> _TASK_
Give the data again exactly as it appears.

RECORDS SUPPLIED below:

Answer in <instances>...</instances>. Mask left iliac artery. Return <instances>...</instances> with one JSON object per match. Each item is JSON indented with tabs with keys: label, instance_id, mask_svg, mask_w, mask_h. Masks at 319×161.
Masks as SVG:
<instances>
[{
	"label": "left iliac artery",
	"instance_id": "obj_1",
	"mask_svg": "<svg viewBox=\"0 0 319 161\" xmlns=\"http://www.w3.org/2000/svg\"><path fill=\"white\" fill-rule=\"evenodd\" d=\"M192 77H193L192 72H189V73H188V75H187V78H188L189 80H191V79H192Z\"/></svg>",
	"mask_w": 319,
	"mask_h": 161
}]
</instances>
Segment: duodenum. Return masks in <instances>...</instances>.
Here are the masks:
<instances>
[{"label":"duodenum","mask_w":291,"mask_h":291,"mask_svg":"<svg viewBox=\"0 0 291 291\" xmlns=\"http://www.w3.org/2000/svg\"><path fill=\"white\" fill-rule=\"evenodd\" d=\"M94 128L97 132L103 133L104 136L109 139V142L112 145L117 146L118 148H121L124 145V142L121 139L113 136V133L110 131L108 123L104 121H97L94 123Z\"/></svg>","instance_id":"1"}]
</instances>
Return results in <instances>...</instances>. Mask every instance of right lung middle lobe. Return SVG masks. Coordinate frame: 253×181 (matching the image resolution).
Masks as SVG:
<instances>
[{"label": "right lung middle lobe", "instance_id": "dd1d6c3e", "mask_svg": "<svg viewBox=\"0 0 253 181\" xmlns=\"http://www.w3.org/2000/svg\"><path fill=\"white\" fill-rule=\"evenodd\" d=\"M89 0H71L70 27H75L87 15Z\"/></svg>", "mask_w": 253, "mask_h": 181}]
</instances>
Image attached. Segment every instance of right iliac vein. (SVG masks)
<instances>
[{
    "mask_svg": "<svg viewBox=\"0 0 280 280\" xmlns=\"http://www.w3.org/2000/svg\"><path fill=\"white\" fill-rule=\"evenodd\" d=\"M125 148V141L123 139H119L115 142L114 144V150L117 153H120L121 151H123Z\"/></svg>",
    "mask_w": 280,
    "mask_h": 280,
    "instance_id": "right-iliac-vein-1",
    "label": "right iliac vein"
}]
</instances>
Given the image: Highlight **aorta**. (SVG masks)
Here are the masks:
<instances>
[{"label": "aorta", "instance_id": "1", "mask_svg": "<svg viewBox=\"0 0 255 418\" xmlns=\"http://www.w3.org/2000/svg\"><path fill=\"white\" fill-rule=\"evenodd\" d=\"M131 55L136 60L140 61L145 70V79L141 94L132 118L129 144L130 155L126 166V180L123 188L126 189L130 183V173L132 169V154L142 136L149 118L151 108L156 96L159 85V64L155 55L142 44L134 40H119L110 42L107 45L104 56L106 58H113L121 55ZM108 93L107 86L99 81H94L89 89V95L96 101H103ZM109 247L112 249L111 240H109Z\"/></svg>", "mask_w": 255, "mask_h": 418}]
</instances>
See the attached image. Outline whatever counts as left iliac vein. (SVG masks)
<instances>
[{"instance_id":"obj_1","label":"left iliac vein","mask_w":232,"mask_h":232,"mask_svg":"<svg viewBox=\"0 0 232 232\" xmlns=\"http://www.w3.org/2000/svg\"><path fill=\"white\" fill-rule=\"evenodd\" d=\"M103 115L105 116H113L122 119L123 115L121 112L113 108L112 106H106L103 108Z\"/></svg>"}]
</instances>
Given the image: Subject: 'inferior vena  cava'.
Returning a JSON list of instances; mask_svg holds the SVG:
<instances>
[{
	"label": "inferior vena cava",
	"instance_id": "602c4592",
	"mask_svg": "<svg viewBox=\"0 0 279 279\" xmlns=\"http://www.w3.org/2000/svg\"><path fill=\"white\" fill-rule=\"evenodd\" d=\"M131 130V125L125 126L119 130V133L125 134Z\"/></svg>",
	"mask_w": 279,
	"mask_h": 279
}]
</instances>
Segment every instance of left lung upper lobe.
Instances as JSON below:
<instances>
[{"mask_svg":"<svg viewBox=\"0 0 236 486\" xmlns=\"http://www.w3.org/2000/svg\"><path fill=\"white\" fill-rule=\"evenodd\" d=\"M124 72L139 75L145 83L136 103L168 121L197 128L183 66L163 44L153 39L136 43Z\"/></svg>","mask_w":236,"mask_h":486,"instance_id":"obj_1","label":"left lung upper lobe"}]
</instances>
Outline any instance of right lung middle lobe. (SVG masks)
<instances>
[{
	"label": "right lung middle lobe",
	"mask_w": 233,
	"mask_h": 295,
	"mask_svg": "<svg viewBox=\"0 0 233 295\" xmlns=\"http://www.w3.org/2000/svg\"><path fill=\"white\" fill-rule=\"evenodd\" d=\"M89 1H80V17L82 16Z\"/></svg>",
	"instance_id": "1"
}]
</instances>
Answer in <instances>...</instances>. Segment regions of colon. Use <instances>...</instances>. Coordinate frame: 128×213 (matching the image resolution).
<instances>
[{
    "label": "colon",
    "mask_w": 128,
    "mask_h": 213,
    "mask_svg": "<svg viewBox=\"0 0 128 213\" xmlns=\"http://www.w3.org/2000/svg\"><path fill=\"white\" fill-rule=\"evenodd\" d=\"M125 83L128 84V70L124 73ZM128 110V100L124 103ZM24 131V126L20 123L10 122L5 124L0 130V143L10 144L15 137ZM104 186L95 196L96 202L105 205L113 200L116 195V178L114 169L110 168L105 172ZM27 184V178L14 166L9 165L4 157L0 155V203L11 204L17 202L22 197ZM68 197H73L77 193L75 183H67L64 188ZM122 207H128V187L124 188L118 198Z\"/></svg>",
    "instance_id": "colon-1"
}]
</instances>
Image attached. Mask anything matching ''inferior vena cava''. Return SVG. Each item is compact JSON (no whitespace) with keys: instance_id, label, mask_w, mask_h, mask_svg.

End of RECORDS SUPPLIED.

> _WRITTEN ANSWER_
Answer in <instances>...</instances>. Mask left iliac artery. Return <instances>...</instances> with one JSON object per match. Each item is JSON indented with tabs with keys: label, instance_id, mask_svg, mask_w, mask_h. Masks at 319×161.
Masks as SVG:
<instances>
[{
	"label": "left iliac artery",
	"instance_id": "obj_1",
	"mask_svg": "<svg viewBox=\"0 0 319 161\" xmlns=\"http://www.w3.org/2000/svg\"><path fill=\"white\" fill-rule=\"evenodd\" d=\"M192 77H193L192 72H189V73H188V75H187V78H188L189 80H191V79H192Z\"/></svg>",
	"mask_w": 319,
	"mask_h": 161
}]
</instances>
Segment: duodenum. Return masks in <instances>...</instances>.
Here are the masks:
<instances>
[{"label":"duodenum","mask_w":291,"mask_h":291,"mask_svg":"<svg viewBox=\"0 0 291 291\" xmlns=\"http://www.w3.org/2000/svg\"><path fill=\"white\" fill-rule=\"evenodd\" d=\"M94 128L97 132L103 133L104 136L109 139V142L112 145L117 146L118 148H121L124 145V142L121 139L113 136V133L110 131L108 123L104 121H97L94 123Z\"/></svg>","instance_id":"1"}]
</instances>
Return results in <instances>...</instances>. Mask every instance of right lung middle lobe. Return SVG masks. Coordinate frame: 253×181 (matching the image resolution).
Masks as SVG:
<instances>
[{"label": "right lung middle lobe", "instance_id": "dd1d6c3e", "mask_svg": "<svg viewBox=\"0 0 253 181\" xmlns=\"http://www.w3.org/2000/svg\"><path fill=\"white\" fill-rule=\"evenodd\" d=\"M89 0H71L70 27H75L87 15Z\"/></svg>", "mask_w": 253, "mask_h": 181}]
</instances>
Image attached. Segment every instance of right iliac vein. (SVG masks)
<instances>
[{
    "mask_svg": "<svg viewBox=\"0 0 280 280\" xmlns=\"http://www.w3.org/2000/svg\"><path fill=\"white\" fill-rule=\"evenodd\" d=\"M125 148V141L123 139H119L115 142L114 144V150L117 153H120L121 151H123Z\"/></svg>",
    "mask_w": 280,
    "mask_h": 280,
    "instance_id": "right-iliac-vein-1",
    "label": "right iliac vein"
}]
</instances>
Given the image: Highlight **aorta**. (SVG masks)
Here are the masks:
<instances>
[{"label": "aorta", "instance_id": "1", "mask_svg": "<svg viewBox=\"0 0 255 418\" xmlns=\"http://www.w3.org/2000/svg\"><path fill=\"white\" fill-rule=\"evenodd\" d=\"M131 55L136 60L140 61L145 70V79L141 94L132 118L129 144L130 155L126 166V180L123 188L126 189L130 183V173L132 169V154L142 136L149 118L151 108L156 96L159 85V64L155 55L142 44L134 40H119L110 42L107 45L104 56L106 58H113L121 55ZM108 93L107 86L99 81H94L89 89V95L96 101H103ZM109 247L112 249L111 240H109Z\"/></svg>", "mask_w": 255, "mask_h": 418}]
</instances>
See the attached image. Outline whatever counts as left iliac vein. (SVG masks)
<instances>
[{"instance_id":"obj_1","label":"left iliac vein","mask_w":232,"mask_h":232,"mask_svg":"<svg viewBox=\"0 0 232 232\" xmlns=\"http://www.w3.org/2000/svg\"><path fill=\"white\" fill-rule=\"evenodd\" d=\"M103 115L105 116H113L122 119L123 115L121 112L113 108L112 106H106L103 108Z\"/></svg>"}]
</instances>
Given the image: Subject: 'inferior vena  cava'.
Returning a JSON list of instances; mask_svg holds the SVG:
<instances>
[{
	"label": "inferior vena cava",
	"instance_id": "602c4592",
	"mask_svg": "<svg viewBox=\"0 0 279 279\" xmlns=\"http://www.w3.org/2000/svg\"><path fill=\"white\" fill-rule=\"evenodd\" d=\"M131 130V125L125 126L119 130V133L125 134Z\"/></svg>",
	"mask_w": 279,
	"mask_h": 279
}]
</instances>
Segment every instance of left lung upper lobe.
Instances as JSON below:
<instances>
[{"mask_svg":"<svg viewBox=\"0 0 236 486\" xmlns=\"http://www.w3.org/2000/svg\"><path fill=\"white\" fill-rule=\"evenodd\" d=\"M124 72L139 75L145 83L136 103L168 121L197 128L183 66L163 44L153 39L136 43Z\"/></svg>","mask_w":236,"mask_h":486,"instance_id":"obj_1","label":"left lung upper lobe"}]
</instances>
Outline any instance of right lung middle lobe. (SVG masks)
<instances>
[{
	"label": "right lung middle lobe",
	"mask_w": 233,
	"mask_h": 295,
	"mask_svg": "<svg viewBox=\"0 0 233 295\" xmlns=\"http://www.w3.org/2000/svg\"><path fill=\"white\" fill-rule=\"evenodd\" d=\"M89 1H80V17L82 16Z\"/></svg>",
	"instance_id": "1"
}]
</instances>
Answer in <instances>...</instances>. Segment regions of colon. Use <instances>...</instances>. Coordinate frame: 128×213 (matching the image resolution).
<instances>
[{
    "label": "colon",
    "mask_w": 128,
    "mask_h": 213,
    "mask_svg": "<svg viewBox=\"0 0 128 213\" xmlns=\"http://www.w3.org/2000/svg\"><path fill=\"white\" fill-rule=\"evenodd\" d=\"M125 83L128 84V70L124 73ZM128 110V100L124 103ZM24 131V126L20 123L10 122L5 124L0 130V143L10 144L15 137ZM104 186L95 196L96 202L105 205L113 200L116 195V178L114 169L110 168L105 172ZM27 184V178L14 166L9 165L4 157L0 155V203L11 204L17 202L22 197ZM68 197H73L77 193L75 183H67L64 188ZM122 207H128V187L124 188L118 198Z\"/></svg>",
    "instance_id": "colon-1"
}]
</instances>
Image attached. Mask anything matching ''inferior vena cava''. Return SVG. Each item is compact JSON (no whitespace) with keys: instance_id, label, mask_w, mask_h, mask_svg.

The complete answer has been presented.